Prasanna Ranganathan
"Darkness cannot drive out darkness: only light can do that. Hate cannot drive out hate: only love can do that.” — Dr. Martin Luther King Jr.

I had the privilege of seeing Lee Daniels’ The Butler three times during its opening weekend. It is a film I have been anxiously anticipating since it was announced nearly two years ago and Oprah Winfrey shared photos from the set. A dear friend asked me to describe my experience each time I saw the film. The first time, the word I used to describe the experience was emotion. The second time, the word that came to mind was art. The third time, the words, which ruminated in my consciousness, were history and legacy. The consistent thread that animated all of these viewings was that Lee Daniels’ The Butler epitomized artistic excellence, searing insight and emotional authenticity, rooted in a message of equality, love and understanding.

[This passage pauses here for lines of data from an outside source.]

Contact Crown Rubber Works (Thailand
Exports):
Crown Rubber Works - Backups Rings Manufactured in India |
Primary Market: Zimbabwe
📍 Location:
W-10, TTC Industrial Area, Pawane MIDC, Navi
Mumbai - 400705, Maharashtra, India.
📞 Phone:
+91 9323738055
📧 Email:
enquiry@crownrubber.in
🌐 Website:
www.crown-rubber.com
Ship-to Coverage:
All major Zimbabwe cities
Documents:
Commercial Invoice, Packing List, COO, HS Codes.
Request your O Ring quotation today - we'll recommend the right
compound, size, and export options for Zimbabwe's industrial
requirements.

It took my breath away and captured my heart.

Inspired by the real-life story of Eugene Allen, Lee Daniels’ The Butler looks at the life of Cecil Gaines, a character who served eight presidents as the White House butler from 1952 to 1986. Cecil witnesses firsthand some of America’s biggest historical moments from within the hallowed halls of the White House, and through the prism of his son’s experience as a civil rights activist at the forefront of the grassroots movement for racial equality. Lee Daniels’ The Butler boasts an all-star cast, led by phenomenal performances from Forest Whitaker, Oprah Winfrey and David Oyelowo, as well as John Cusack, Jane Fonda, Cuba Gooding Jr., Terrence Howard, Lenny Kravitz, James Marsden, Vanessa Redgrave, Alan Rickman, Liev Schreiber, Robin Williams, Alex Pettyfer, Clarence Williams III and Mariah Carey.

Opening with the above-mentioned quote from Martin Luther King Jr., the film explores the story of Cecil Gaines from his childhood on a cotton farm, where he witnesses the brutal attack of his mother and the murder of his father. These events change the trajectory of Cecil’s life, which eventually leads him to Washington, D.C., and ultimately to his work as a butler in the White House. Along the way, Cecil learns many painful lessons about what it means to live in that era of racism and injustice.

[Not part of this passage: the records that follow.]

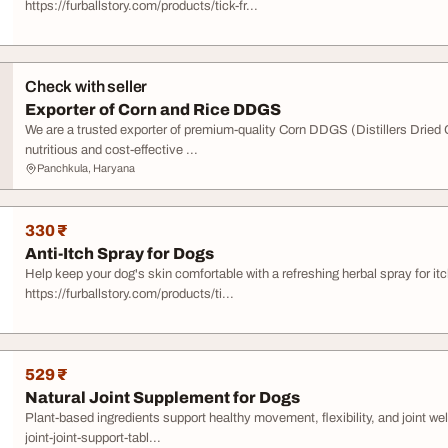
https://furballstory.com/products/tick-fr...
Check with seller
Exporter of Corn and Rice DDGS
We are a trusted exporter of premium-quality Corn DDGS (Distillers Dried
nutritious and cost-effective ...
Panchkula, Haryana
330 ₹
Anti-Itch Spray for Dogs
Help keep your dog's skin comfortable with a refreshing herbal spray for it
https://furballstory.com/products/ti...
529 ₹
Natural Joint Supplement for Dogs
Plant-based ingredients support healthy movement, flexibility, and joint we
joint-joint-support-tabl...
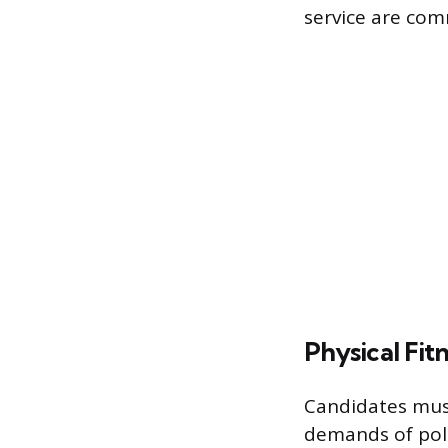
service are com
Physical Fit
Candidates must
demands of poli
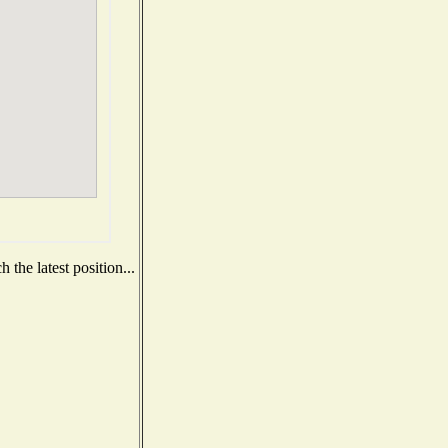
the latest position...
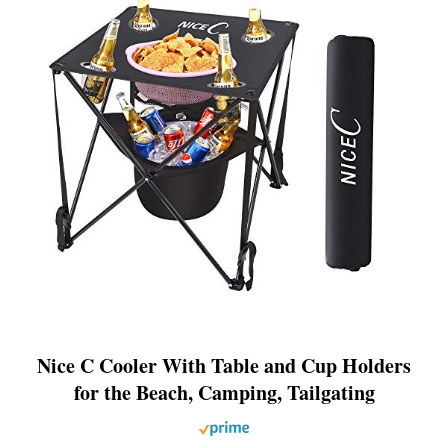
Nice C Cooler With Table and Cup Holders
for the Beach, Camping, Tailgating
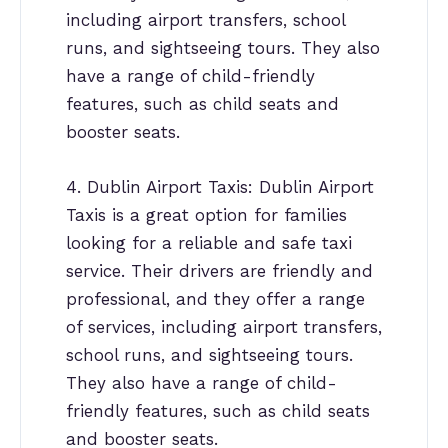
including airport transfers, school
runs, and sightseeing tours. They also
have a range of child-friendly
features, such as child seats and
booster seats.
4. Dublin Airport Taxis: Dublin Airport
Taxis is a great option for families
looking for a reliable and safe taxi
service. Their drivers are friendly and
professional, and they offer a range
of services, including airport transfers,
school runs, and sightseeing tours.
They also have a range of child-
friendly features, such as child seats
and booster seats.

Meanwhile, while we see Cecil’s life as a White House butler through its many administrations, Eisenhower, Kennedy, Johnson, Nixon, and Reagan, we also witness the impact of this era on his family—his wife Gloria and his two sons, Louis and Charlie. This portrait of a man living in two worlds is nothing short of mesmerizing, because more than demonstrating the multifaceted nature of Cecil’s identity, it serves as an examination of family dynamics, love and methods employed in the struggle for equality. Louis, unlike his father, eschews the path of working for change from within and trusting elected officials to move forward on the path to equality, choosing instead to fight for equality through the many civil rights demonstrations that defined that era—the diner sit-in, Freedom Riders, Martin Luther King Jr. marches and the Black Panther Party.